Arrivé au sommet, mes intestins se réveillent mais je ne trouve pas d’endroit propice. Mes hésitations, me font perdre le groupe avec lequel j’ai fait l’ascension. Sans groupe, je perds aussi le rythme dans la descente et je me retrouve à trottiner au ralenti seul dans la montagne, tout en ayant mes intestins qui manifestent leur mécontentement.
Une fois dans la forêt, et pour la première fois depuis le début de la course, je vois mes premières hallucinations : un papi Japonais assis sur un champignon géant et une soucoupe volante en train de faire le plein… C’est assez amusant car d’habitude mes hallucinations sont des ombres. Là j’ai pris une upgrade, et mes hallucinations sont en couleurs.
Après cette longue descente, j'atteins enfin la dernière pente avant Vallorcine. Il reste un grand tour à faire le long de la rivière avant d’atteindre le dernier ravitaillement. J’arrive en 36h35. On sent qu’on est en fin de nuit, l’ambiance est très “sleepy”. Je file direct aux toilettes, et fais la queue 10 minutes car un seul toilette pour tout le ravito… un verre de coca et je repars direct pour cette dernière étape. Au final je serai resté 25 minutes alors que j'ai eu l’impression d’un ravitaillement express.
Je repars avec le soleil qui se lève. Un drôle de sentiment s’empare de moi : “ç’est déjà fini - j’aurais voulu que ça continue encore”, et les premiers km vers le col des montets se font avec une certaine mélancolie. Il y a finalement pas mal de supporters et même le train que je croise n’hésite pas à klaxonner pour m’encourager alors qu’il est 6h30 du matin et qu’il roule dans Vallorcine. Souvent minimisé lorsqu’on prépare une course, mais toutes ces attentions, sourires, encouragements, etc… font partie des trésors qu’on garde au fond de nous après ce type de course.

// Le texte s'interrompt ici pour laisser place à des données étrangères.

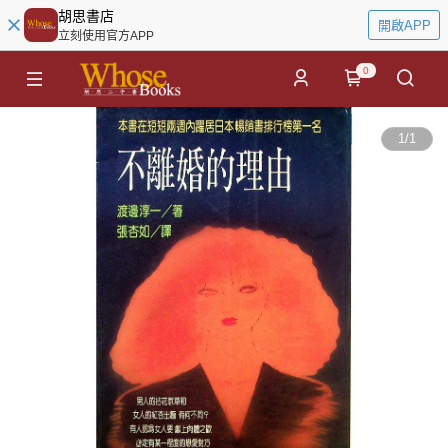
胡思書店
開啟APP
立刻使用官方APP
0
1
/
1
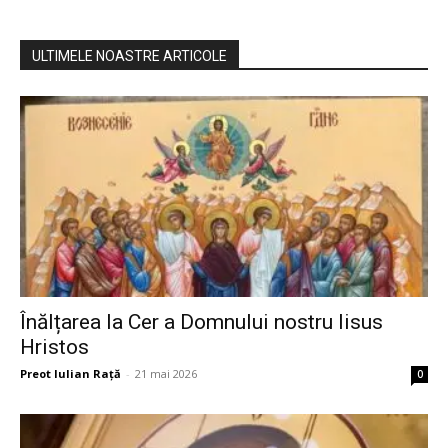
ULTIMELE NOASTRE ARTICOLE
Înălțarea la Cer a Domnului nostru Iisus
Hristos
Preot Iulian Raţă
-
21 mai 2026
0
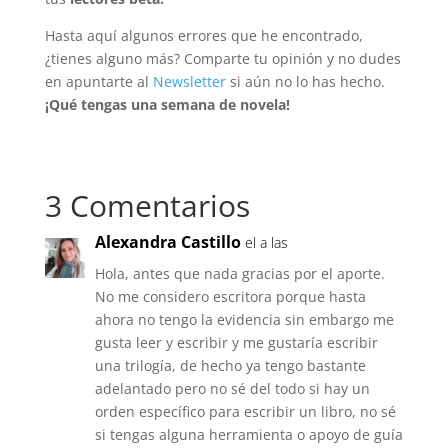
Hasta aquí algunos errores que he encontrado,
¿tienes alguno más? Comparte tu opinión y no dudes
en apuntarte al
Newsletter
si aún no lo has hecho.
¡Qué tengas una semana de novela!
3 Comentarios
Alexandra Castillo
el a las
Hola, antes que nada gracias por el aporte.
No me considero escritora porque hasta
ahora no tengo la evidencia sin embargo me
gusta leer y escribir y me gustaría escribir
una trilogía, de hecho ya tengo bastante
adelantado pero no sé del todo si hay un
orden específico para escribir un libro, no sé
si tengas alguna herramienta o apoyo de guía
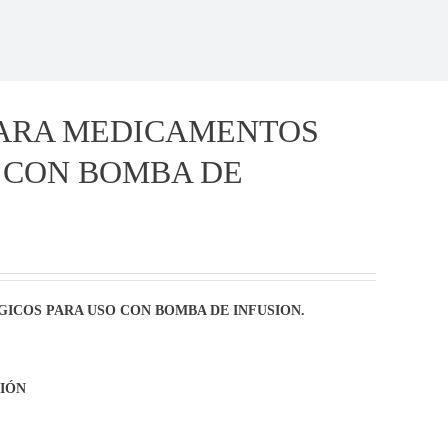
 PARA MEDICAMENTOS
 CON BOMBA DE
GICOS PARA USO CON BOMBA DE INFUSION.
IÓN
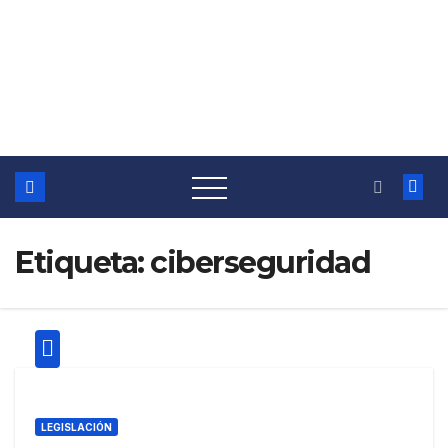
Etiqueta:
ciberseguridad
LEGISLACIÓN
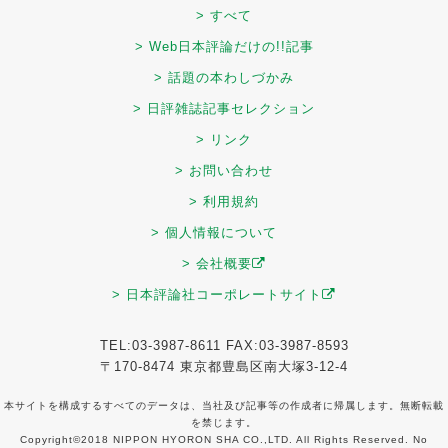
> すべて
> Web日本評論だけの!!記事
> 話題の本わしづかみ
> 日評雑誌記事セレクション
> リンク
> お問い合わせ
> 利用規約
> 個人情報について
> 会社概要
> 日本評論社コーポレートサイト
TEL:03-3987-8611 FAX:03-3987-8593
〒170-8474 東京都豊島区南大塚3-12-4
本サイトを構成するすべてのデータは、当社及び記事等の作成者に帰属します。無断転載
を禁じます。
Copyright©2018 NIPPON HYORON SHA CO.,LTD. All Rights Reserved. No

Me voilà, au début de cette nouvelle ascension. Le sentiment de “c’est déjà fini” est vite remplacé par la dure réalité, qu’il reste encore 1000m de D+ et que je commence à fatiguer. Je me fais beaucoup doubler dans la première montée vers le Béchar, je suis philosophe et je me dis que j’ai maintenant le temps et je reste sur mon rythme. Dans la descente, j’assiste à plusieurs gamelles et je décide de rester prudent en faisant le constat que mon niveau de lucidité est super bas. Au détour d’un virage j’ai de nouvelles hallucinations, alors qu’on est en plein jour… Je vois notamment ma Grand Mère.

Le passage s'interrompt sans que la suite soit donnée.